Evidemment, horrifié par l’accoutrement et l’appareil dentaire de la jeune fille, Daniel la dédaigne et s’en moque avant de comprendre que Betty, décidément pleine de ressources, va lui être indispensable. Betty et Daniel trouveront souvent sur leur chemin une diablesse habillée en Prada, la « méchante » Wilhelmina Slater, naturellement inspirée par Anna Wintour, la rédactrice en chef redoutée de Vogue, et quelques insupportables égéries et fashion victims plus vraies que nature. Cela dit, « Ugly Betty » est à la série ce qu’est un verre de rosé moyen frappé à l’apéritif : un excellent choix pour rafraîchir le cerveau en ces chaudes soirées d’été. Renaud Machart

« Ugly Betty ». Avec America Ferrera (Betty Suarez), Eric Mabius (Daniel Meade), Vanessa L. Williams (Wilhelmina Slater). Etats-Unis, 2006-2010, 85 x 42 minutes.

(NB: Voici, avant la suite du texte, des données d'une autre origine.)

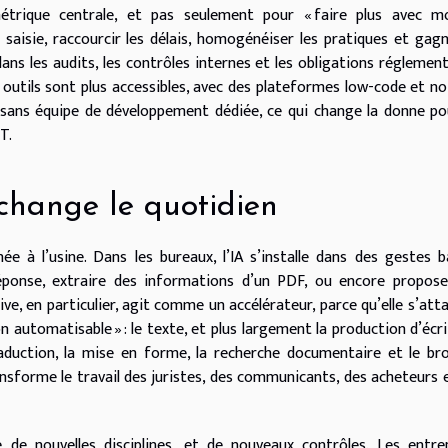
métrique centrale, et pas seulement pour « faire plus avec mo
 saisie, raccourcir les délais, homogénéiser les pratiques et gag
ns les audits, les contrôles internes et les obligations réglement
outils sont plus accessibles, avec des plateformes low-code et n
sans équipe de développement dédiée, ce qui change la donne po
T.
 change le quotidien
 à l’usine. Dans les bureaux, l’IA s’installe dans des gestes ba
ponse, extraire des informations d’un PDF, ou encore propose
ive, en particulier, agit comme un accélérateur, parce qu’elle s’att
utomatisable » : le texte, et plus largement la production d’écri
duction, la mise en forme, la recherche documentaire et le bro
nsforme le travail des juristes, des communicants, des acheteurs 
 de nouvelles disciplines, et de nouveaux contrôles. Les entre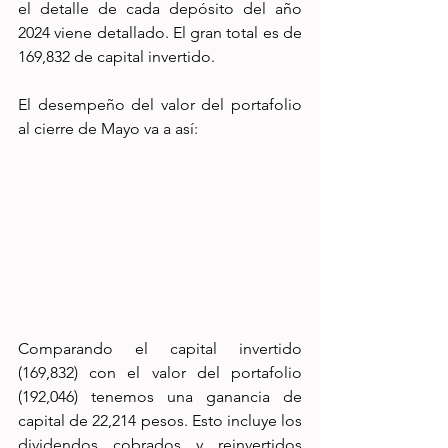
el detalle de cada depósito del año 
2024 viene detallado. El gran total es de 
169,832 de capital invertido.
El desempeño del valor del portafolio 
al cierre de Mayo va a así:
Comparando el capital invertido 
(169,832) con el valor del portafolio 
(192,046) tenemos una ganancia de 
capital de 22,214 pesos. Esto incluye los 
dividendos cobrados y reinvertidos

A la demande sur Canalplay.

« Outlander » : du sexe à l’eau de rose

OUTLANDER - Season 1 Trailer
Durée : 01:41

Déconcertant mélange des genres que cette série qui convoque beaucoup de romance et un peu de sexe, l’histoire de l’Ecosse sur fond de rébellion contre les Anglais et la superposition de deux époques distantes de deux siècles…

Si vous avez suivi de bout en bout « Game of Thrones », « Vikings » ou « Spartacus », et si vous n’êtes pas allergique aux histoires d’amour faites pour fantasmer, « Outlander », disponible sur Netflix, pourrait être une de vos séries d’été.

Evoluant très lentement, ne dévoilant ses enjeux (politiques, voire philosophiques) que peu à peu, « Outlander » semble a priori ne parier que sur une romance à l’eau de rose et en découragera plus d’un.

Il y a pourtant beaucoup plus que cela dans cette série. Ne serait-ce que dans la forme du récit, confié à une femme. Cette dernière a du cran et exprime ses désirs dans les scènes de relations sexuelles réalisées de manière moins caricaturale qu’ailleurs. Et puis la chronique de la lutte des guerriers écossais contre « l’occupant » anglais (la révolte des jacobites) destinée à réinstaller la catholique famille Stuart sur le trône d’Ecosse, s’avère tout à fait passionnante. Martine Delahaye

« Outlander », série adaptée de romans de Ronald D. Moore. Avec Caitriona Balfe, Sam Heughan, Tobias Menzies (Etats-Unis, 2014). Les saisons 1 et 2 à la demande sur Netflix.